TASK TO COMPLETE:
Given the records below, would you repeat exactly the lines that begin at the one containing "1997年至2000年四度" and end at the one containing "kinderen, lessen die tot de kern gaan.", inclusive?

*** DATA FOR THE TASK

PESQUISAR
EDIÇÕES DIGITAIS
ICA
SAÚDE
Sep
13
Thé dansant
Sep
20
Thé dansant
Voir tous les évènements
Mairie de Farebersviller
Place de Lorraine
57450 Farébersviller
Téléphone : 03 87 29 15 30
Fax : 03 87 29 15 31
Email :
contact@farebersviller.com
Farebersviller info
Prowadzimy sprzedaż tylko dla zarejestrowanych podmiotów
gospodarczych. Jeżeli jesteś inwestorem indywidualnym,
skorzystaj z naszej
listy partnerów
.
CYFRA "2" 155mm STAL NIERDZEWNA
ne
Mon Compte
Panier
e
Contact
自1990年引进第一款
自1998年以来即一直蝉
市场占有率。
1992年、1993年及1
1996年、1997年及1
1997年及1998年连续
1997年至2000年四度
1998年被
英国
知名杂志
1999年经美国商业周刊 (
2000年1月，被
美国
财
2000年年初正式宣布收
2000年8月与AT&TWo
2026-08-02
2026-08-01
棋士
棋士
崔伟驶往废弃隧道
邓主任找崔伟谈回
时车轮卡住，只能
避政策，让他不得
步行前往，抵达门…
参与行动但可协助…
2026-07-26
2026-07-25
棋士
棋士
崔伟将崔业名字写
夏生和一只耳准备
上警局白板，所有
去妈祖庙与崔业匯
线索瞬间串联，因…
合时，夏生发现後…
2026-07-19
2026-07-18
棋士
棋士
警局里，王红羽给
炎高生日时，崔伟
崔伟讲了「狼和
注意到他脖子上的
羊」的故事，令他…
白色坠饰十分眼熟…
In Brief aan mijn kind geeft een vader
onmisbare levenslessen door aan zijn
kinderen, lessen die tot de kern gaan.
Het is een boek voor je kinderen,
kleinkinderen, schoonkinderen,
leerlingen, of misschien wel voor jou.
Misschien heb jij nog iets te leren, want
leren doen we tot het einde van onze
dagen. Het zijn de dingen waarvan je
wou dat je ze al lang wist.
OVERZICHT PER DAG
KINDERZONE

******

SOLUTION TO THE PROBLEM:
1997年至2000年四度
1998年被
英国
知名杂志
1999年经美国商业周刊 (
2000年1月，被
美国
财
2000年年初正式宣布收
2000年8月与AT&TWo
2026-08-02
2026-08-01
棋士
棋士
崔伟驶往废弃隧道
邓主任找崔伟谈回
时车轮卡住，只能
避政策，让他不得
步行前往，抵达门…
参与行动但可协助…
2026-07-26
2026-07-25
棋士
棋士
崔伟将崔业名字写
夏生和一只耳准备
上警局白板，所有
去妈祖庙与崔业匯
线索瞬间串联，因…
合时，夏生发现後…
2026-07-19
2026-07-18
棋士
棋士
警局里，王红羽给
炎高生日时，崔伟
崔伟讲了「狼和
注意到他脖子上的
羊」的故事，令他…
白色坠饰十分眼熟…
In Brief aan mijn kind geeft een vader
onmisbare levenslessen door aan zijn
kinderen, lessen die tot de kern gaan.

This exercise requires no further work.